Sunday, November 9, 2008

Crowd Surfing with Obama

The optimism in the air in Boston this past week has been nearly palpable. What with Obama's victory Tuesday and the unseasonably warm November weather, there's a smile on nearly everyone's faces these days. It's a welcome reprieve from the doom and gloom of the economic crisis and the impending winter chill. Though there was much gleeful shouting, car horn beeping, and giddy bouncing on Tuesday night around 11pm, the most exuberance I've seen was at the Orpheum Theater Thursday night, when I went to see the Decemberists.

It was my second time seeing the Portland band, known for their eccentric stage antics and literary lyrics, live. The first time their set was punctuated with a giant whale puppet and members of the band diving into the audience at the Avalon to crowd surf. Many of their songs are more mythic tales than pop song, with tracks ranging from "O Valencia!" which tells the story of a star-struck romance in the vein of Romeo and Juliet, to "The Mariner's Revenge Song" in which a man finds justice in the belly of a whale. The group has an ode to the writer Myla Goldberg and in fact, lead singer Colin Meloy's sister is an acclaimed author herself.

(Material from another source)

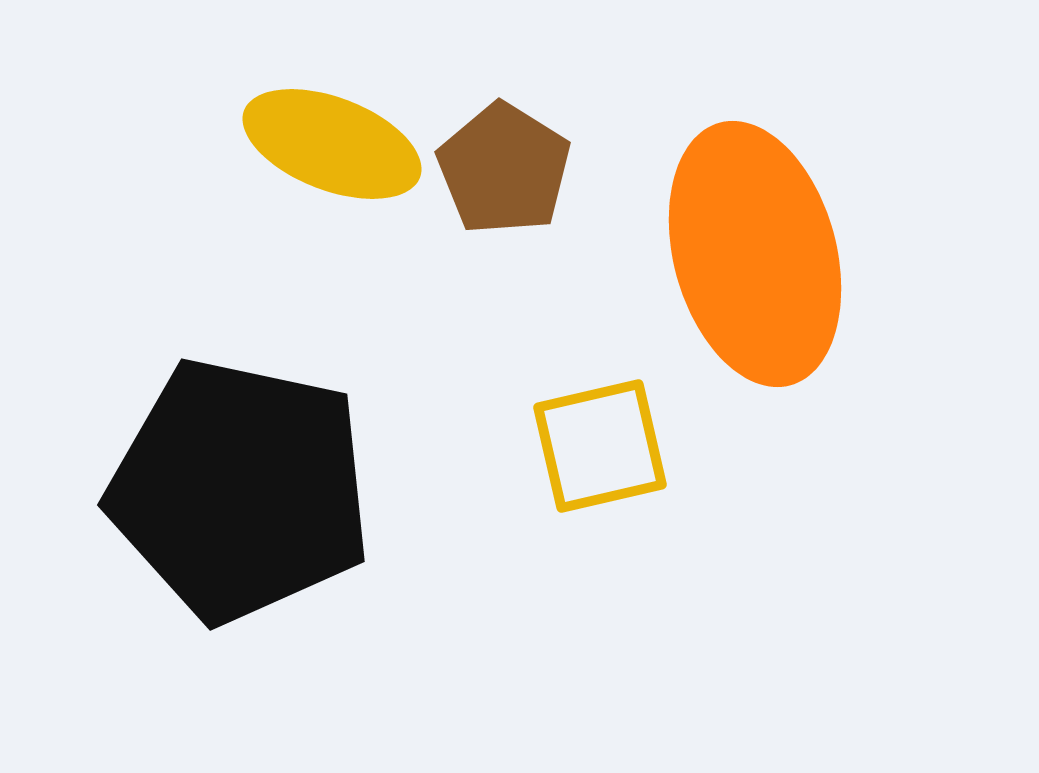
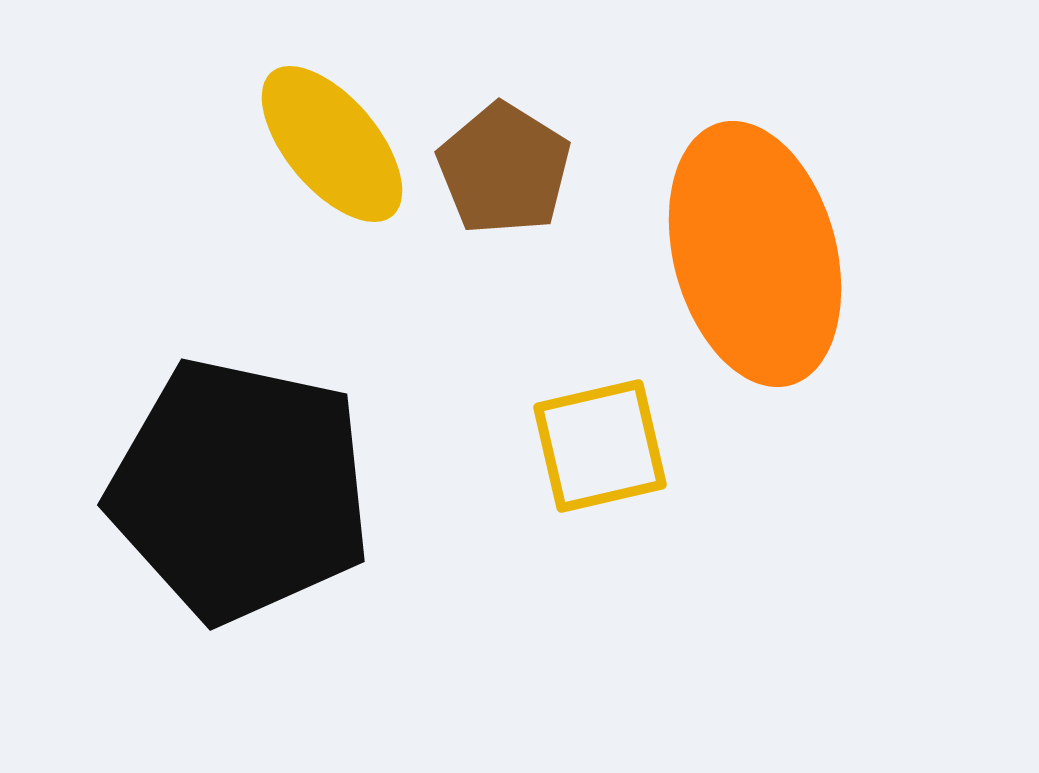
yellow ellipse: rotated 29 degrees clockwise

This time, a life-sized cardboard cutout of Barack Obama stood in for the giant whale. The band sent the 2-D President Elect into the crowd, where he happily crowd surfed for a good part of the set. When the audience returned him to the stage, Meloy sent him back, saying "No, he belongs with the people." If that wasn't clue enough of the band's political stance, Meloy went on to expound how delighted and inspired he was by the election, and lead a call and response "Yes we can! Yes we DID!" chant. The real climax of the evening came during the last song of the night, "Sons and Daughters," the last song on the band's most recent studio album The Crane Wife. As they launched into the chorus "Here all the bombs fade away," they pulled up about 30 members of the audience and, as everyone sang along, I couldn't help but tear up a little bit. It was a fitting reminder of the relevance and resonance music can have in culture, and in our own personal lives.

It's been a great week, and I can only hope that this sense of possibility doesn't fade away.